BEGIN

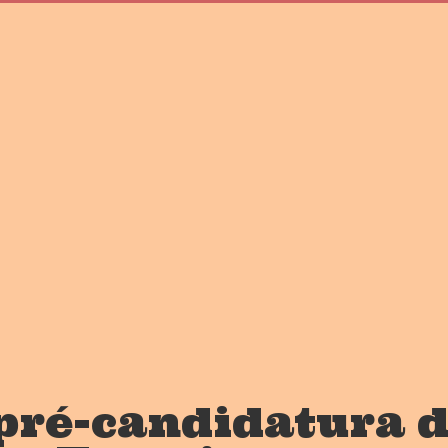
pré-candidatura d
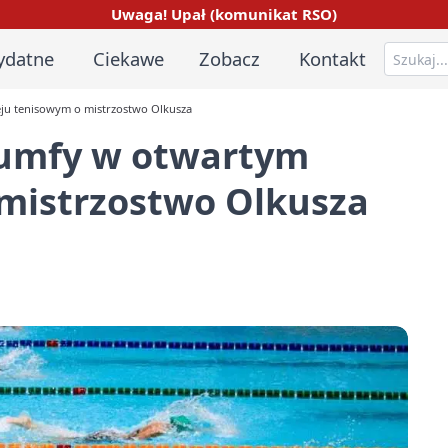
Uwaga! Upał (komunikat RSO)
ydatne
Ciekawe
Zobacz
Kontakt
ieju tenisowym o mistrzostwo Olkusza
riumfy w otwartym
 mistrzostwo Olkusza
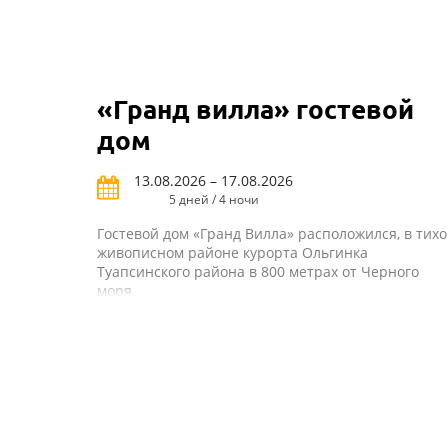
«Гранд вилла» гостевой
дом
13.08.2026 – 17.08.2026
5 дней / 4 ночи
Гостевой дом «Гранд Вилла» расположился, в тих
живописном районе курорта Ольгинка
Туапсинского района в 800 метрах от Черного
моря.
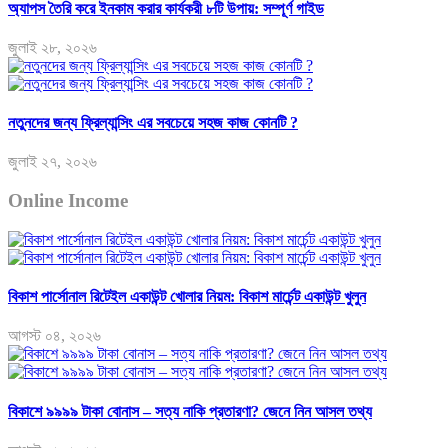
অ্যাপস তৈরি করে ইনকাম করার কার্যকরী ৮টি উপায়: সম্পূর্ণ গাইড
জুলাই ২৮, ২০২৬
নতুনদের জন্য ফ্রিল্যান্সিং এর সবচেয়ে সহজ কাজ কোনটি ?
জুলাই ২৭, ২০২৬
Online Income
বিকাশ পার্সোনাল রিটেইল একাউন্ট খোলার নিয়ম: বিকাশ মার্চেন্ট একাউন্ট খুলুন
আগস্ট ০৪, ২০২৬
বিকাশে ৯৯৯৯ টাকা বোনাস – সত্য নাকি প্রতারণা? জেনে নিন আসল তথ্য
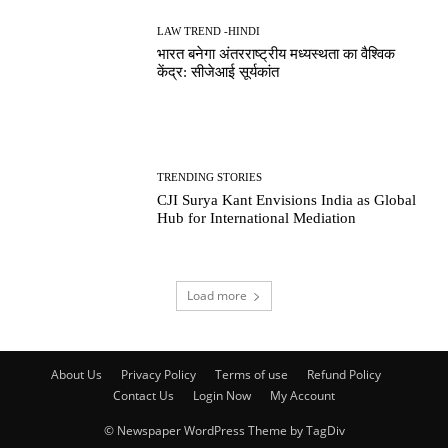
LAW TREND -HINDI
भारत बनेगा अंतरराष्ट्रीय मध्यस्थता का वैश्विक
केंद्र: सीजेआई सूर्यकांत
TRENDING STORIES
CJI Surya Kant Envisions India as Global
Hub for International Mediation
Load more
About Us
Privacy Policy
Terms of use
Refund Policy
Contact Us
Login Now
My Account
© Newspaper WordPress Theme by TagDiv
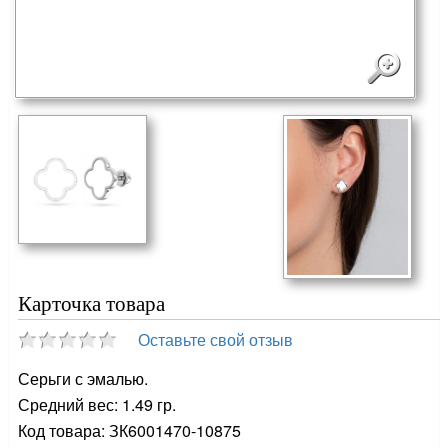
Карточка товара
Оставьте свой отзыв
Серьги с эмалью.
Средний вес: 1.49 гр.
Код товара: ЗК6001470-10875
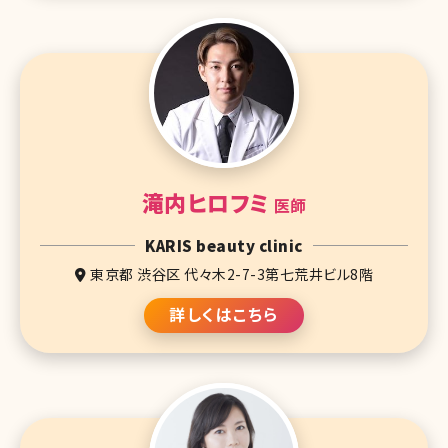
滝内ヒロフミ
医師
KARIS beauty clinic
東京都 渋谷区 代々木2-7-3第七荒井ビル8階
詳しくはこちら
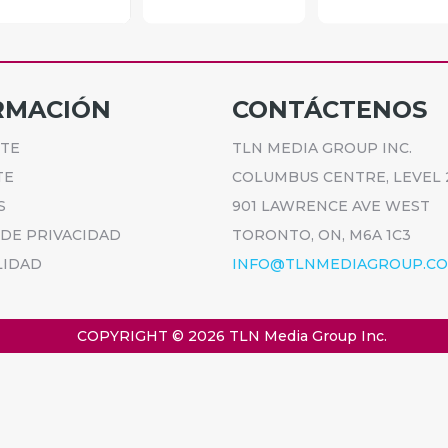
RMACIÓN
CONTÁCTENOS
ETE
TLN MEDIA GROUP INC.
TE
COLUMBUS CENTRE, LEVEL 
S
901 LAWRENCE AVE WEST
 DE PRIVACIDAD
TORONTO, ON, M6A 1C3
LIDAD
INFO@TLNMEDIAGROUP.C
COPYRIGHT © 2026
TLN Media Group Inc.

END

[About this task]:
Only lines of the material that contain the word "mistrzostwo" belong in the answer; copy each one.

[Your response]:
ieju tenisowym o mistrzostwo Olkusza
 mistrzostwo Olkusza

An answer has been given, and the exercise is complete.